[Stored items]
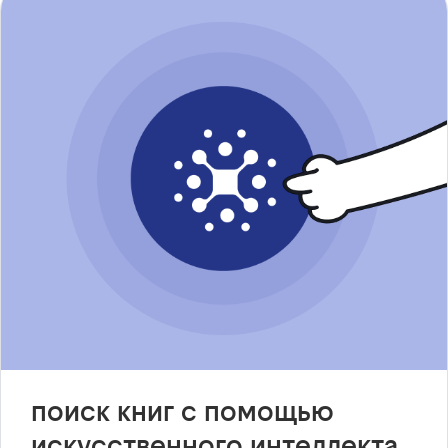
поиск книг с помощью
искусственного интеллекта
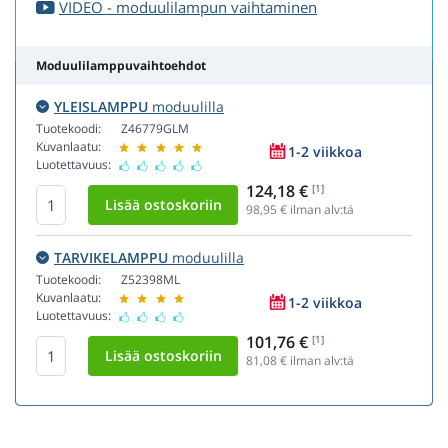
VIDEO - moduulilampun vaihtaminen
Moduulilamppuvaihtoehdot
YLEISLAMPPU
moduulilla
Tuotekoodi:
Z46779GLM
Kuvanlaatu:
1-2 viikkoa
Luotettavuus:
124,18 €
[1]
98,95
€ ilman alv:tä
TARVIKELAMPPU
moduulilla
Tuotekoodi:
Z52398ML
Kuvanlaatu:
1-2 viikkoa
Luotettavuus:
101,76 €
[1]
81,08
€ ilman alv:tä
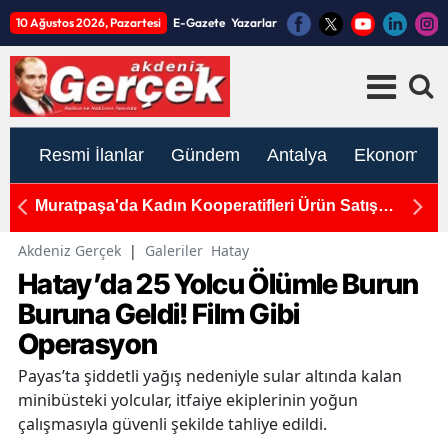
10 Ağustos 2026, Pazartesi
E-Gazete
Yazarlar
Resmi İlanlar
Gündem
Antalya
Ekonomi
ı:
Muratpaşa'da Kadın Kooperatifleri Ürün Satış
Ma
Mağazası'ndan Üreticiye Destek
E
Akdeniz Gerçek
|
Galeriler
Hatay
Hatay’da 25 Yolcu Ölümle Burun
Buruna Geldi! Film Gibi
Operasyon
Payas’ta şiddetli yağış nedeniyle sular altında kalan
minibüsteki yolcular, itfaiye ekiplerinin yoğun
çalışmasıyla güvenli şekilde tahliye edildi.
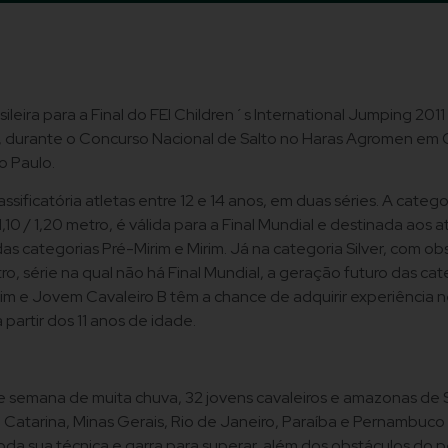
sileira para a Final do FEI Children´s International Jumping 2011
, durante o Concurso Nacional de Salto no Haras Agromen em O
o Paulo.
assificatória atletas entre 12 e 14 anos, em duas séries. A categ
,10 / 1,20 metro, é válida para a Final Mundial e destinada aos a
as categorias Pré-Mirim e Mirim. Já na categoria Silver, com ob
tro, série na qual não há Final Mundial, a geração futuro das cat
rim e Jovem Cavaleiro B têm a chance de adquirir experiência n
partir dos 11 anos de idade.
e semana de muita chuva, 32 jovens cavaleiros e amazonas de 
ta Catarina, Minas Gerais, Rio de Janeiro, Paraíba e Pernambuco
da sua técnica e garra para superar, além dos obstáculos do p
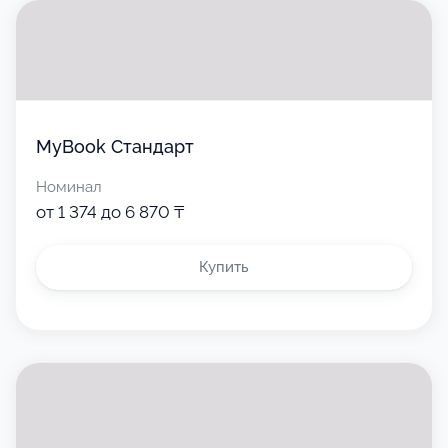
MyBook Стандарт
Номинал
от 1 374 до 6 870 ₸
Купить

* [WORK TO BE COMPLETED]:
Check every line of the entries for "Final" and report how many lines contain it, without any other words.

* [SOLUTION]:
3